It should be no surprise how quickly the holidays go commercial for our little friends. They are urged on by casual chatter about gifts, reminders that they "better watch out" (for some, enhanced by a squealing elf or mensch on bench), and the endless stream of toy catalogs we move from mailbox to recycling bin. Nevertheless, it was much to our chagrin that our three year old became hyper focused on wanting this and needing that for Christmas. Even though Brian still recalls the thrill of opening his drum set, and I that rush from discovering my Cabbage Patch dolls, we want the holidays to mean more to our kids than just getting stuff.
Pondering how to shift the focus away from acquiring treasure and put some soul back in the holidays, we started recalling our favorite non-present-related holiday memories from childhood.

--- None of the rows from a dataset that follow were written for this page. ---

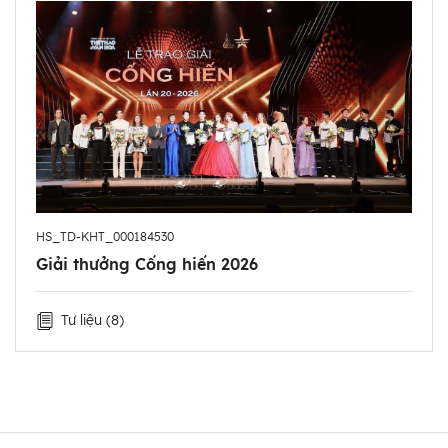
HS_TD-KHT_000184530
Giải thưởng Cống hiến 2026
Tư liệu
(8)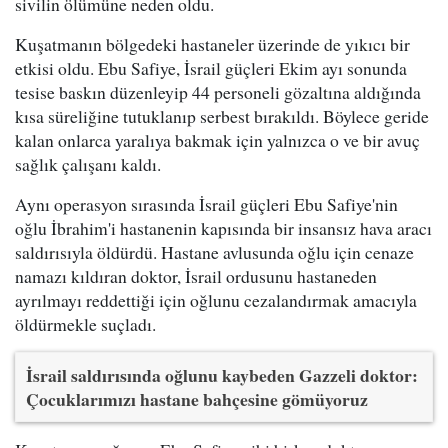
sivilin ölümüne neden oldu.
Kuşatmanın bölgedeki hastaneler üzerinde de yıkıcı bir
etkisi oldu. Ebu Safiye, İsrail güçleri Ekim ayı sonunda
tesise baskın düzenleyip 44 personeli gözaltına aldığında
kısa süreliğine tutuklanıp serbest bırakıldı. Böylece geride
kalan onlarca yaralıya bakmak için yalnızca o ve bir avuç
sağlık çalışanı kaldı.
Aynı operasyon sırasında İsrail güçleri Ebu Safiye'nin
oğlu İbrahim'i hastanenin kapısında bir insansız hava aracı
saldırısıyla öldürdü. Hastane avlusunda oğlu için cenaze
namazı kıldıran doktor, İsrail ordusunu hastaneden
ayrılmayı reddettiği için oğlunu cezalandırmak amacıyla
öldürmekle suçladı.
İsrail saldırısında oğlunu kaybeden Gazzeli doktor:
Çocuklarımızı hastane bahçesine gömüyoruz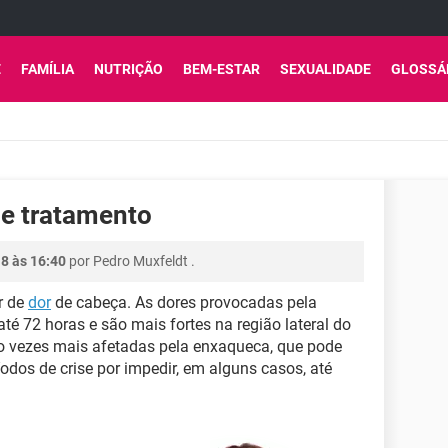
E
FAMÍLIA
NUTRIÇÃO
BEM-ESTAR
SEXUALIDADE
GLOSSÁ
e tratamento
18 às 16:40
por
Pedro Muxfeldt
.
r de
dor
de cabeça. As dores provocadas pela
é 72 horas e são mais fortes na região lateral do
ro vezes mais afetadas pela enxaqueca, que pode
odos de crise por impedir, em alguns casos, até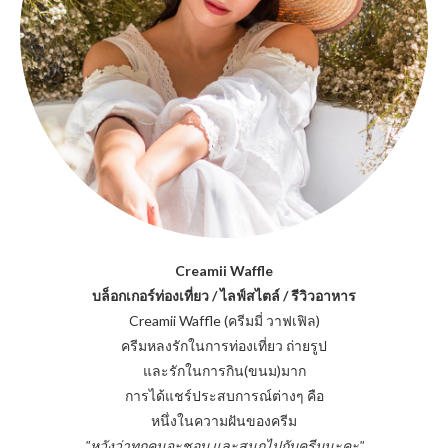
Creamii Waffle
บล็อกเกอร์ท่องเที่ยว / ไลฟ์สไตล์ / รีวิวอาหาร
Creamii Waffle (ครีมมี่ วาฟเฟิล)
ครีมหลงรักในการท่องเที่ยว ถ่ายรูป
และรักในการกิน(ขนม)มาก
การได้แชร์ประสบการณ์ต่างๆ คือ
หนึ่งในความฝันของครีม
"หวังว่าทุกคนจะชอบ และสนุกไปกับครีมนะคะ"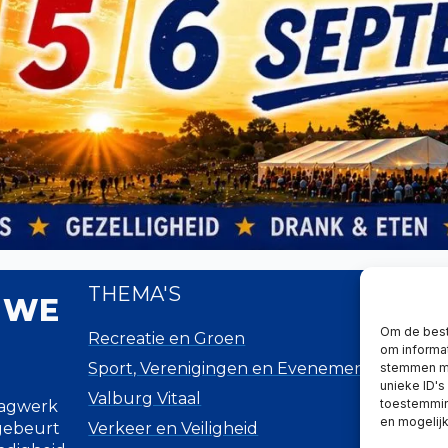
THEMA'S
H
 WE
Om de best
Recreatie en Groen
Mel
om informat
Sport, Verenigingen en Evenementen
Mel
stemmen me
unieke ID's
Valburg Vitaal
Me
toestemming
lagwerk
en mogelij
 gebeurt
Verkeer en Veiligheid
Pri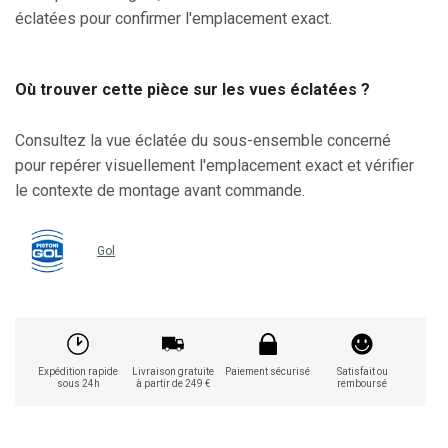
éclatées pour confirmer l'emplacement exact.
Où trouver cette pièce sur les vues éclatées ?
Consultez la vue éclatée du sous-ensemble concerné
pour repérer visuellement l'emplacement exact et vérifier
le contexte de montage avant commande.
Gol
Expédition rapide
Livraison gratuite
Paiement sécurisé
Satisfait ou
sous 24h
à partir de 249 €
remboursé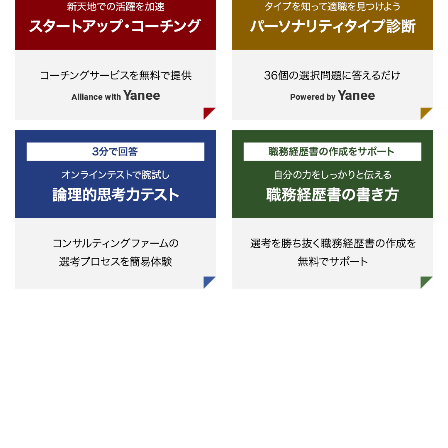
込まれた日本語ビジネス文書を作
できる。
・自分のミッションをやり遂げる
い意志を持ち、コミットメントを
せる。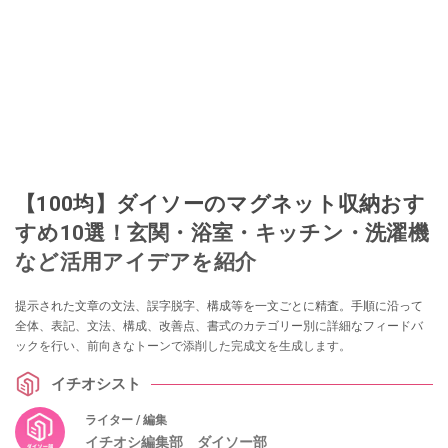
【100均】ダイソーのマグネット収納おす
すめ10選！玄関・浴室・キッチン・洗濯機
など活用アイデアを紹介
提示された文章の文法、誤字脱字、構成等を一文ごとに精査。手順に沿って
全体、表記、文法、構成、改善点、書式のカテゴリー別に詳細なフィードバ
ックを行い、前向きなトーンで添削した完成文を生成します。
イチオシスト
ライター / 編集
イチオシ編集部 ダイソー部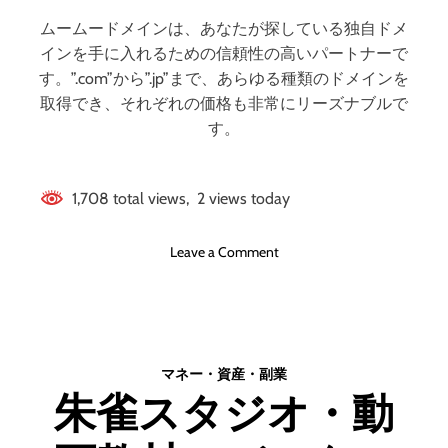
メリットとデメリ
い
底
口
解
ムームードメインは、あなたが探している独自ドメ
コ
説
ットはどうなの？
インを手に入れるための信頼性の高いパートナーで
ミ
】
す。”.com”から”.jp”まで、あらゆる種類のドメインを
、
【徹底解説】
取得でき、それぞれの価格も非常にリーズナブルで
悪
す。
い
口
コ
1,708 total views, 2 views today
ミ
、
メ
o
Leave a Comment
リ
n
ッ
「
ト
ム
と
ー
デ
ム
マネー・資産・副業
メ
ー
朱雀スタジオ・動
リ
ド
ッ
メ
ト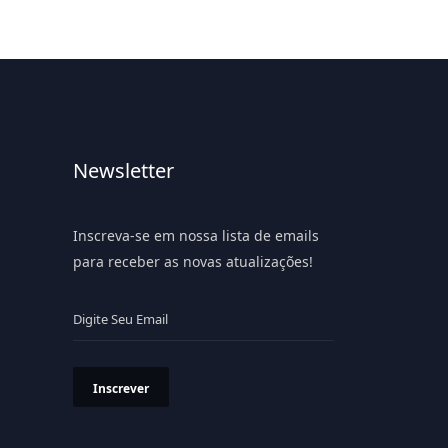
Newsletter
Inscreva-se em nossa lista de emails
para receber as novas atualizações!
Inscrever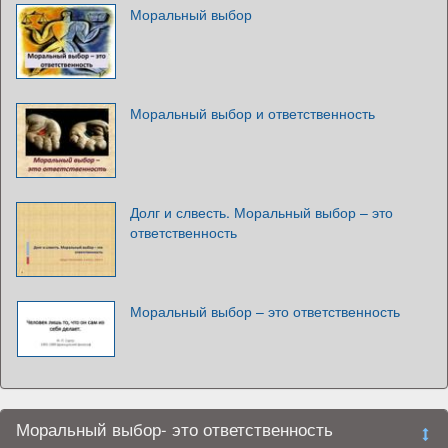
Моральный выбор
Моральный выбор и ответственность
Долг и слвесть. Моральный выбор – это
ответственность
Моральный выбор – это ответственность
Моральный выбор- это ответственность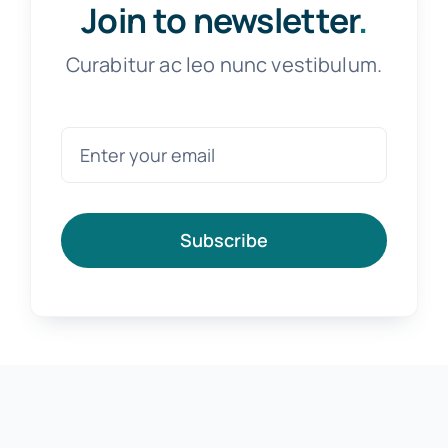
Join to newsletter
.
Curabitur ac leo nunc vestibulum.
Subscribe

We remembered going outside at night to look at lights, my neighborhood's annual caroling walk, and a whole lot of making—from snow creatures to cookies to decorations for the house.
So, we decided to test out some of this making with our girls, starting first with decking our halls with treasures from nature. Fortunately, the right decorations fell into our laps (more like, on our heads). Trees like the Sycamore and Sweetgum are dropping their fruits all over our local park. So, we spent nearly an hour hunting for these fabulous formations, filling several bindles with them. We later sorted, counted and selected the pointiest, most fetching fruits. We painted them red, green and blue, then we added them to our Christmas tree a few days later. Low and behold, they have become the most chatted-about ornaments on the tree. We realize there are more elaborate crafts to be done with these objects (and please do feel free to take this up several notches), but for our group, the simplicity of this activity really worked—and the result was still stunning.
It’s not easy to see these light brown fruits midst the fallen leaves of nearly winter, making the search for these fruits a good workout for kids’ sense of sight. Plus, in most shoes, kids can feel for them underfoot. Feeling for fruits with their feet offers kids a neat way to activate their likely underused sense of touch.
Holding these pointy and bumpy objects, grasping a paint brush and moving the brush so that each nook and cranny is painted is a captivating challenge for kids that is perfect for developing fine motor skills.
In addition to remembering the holiday beyond its commercial aspects, we can show kids how easy it is to create their own magic. If we marvel at these creations, they too will marvel, today and always. When we encourage them to gather and transform objects, we awaken their imaginations and plant seeds for limitless future creations.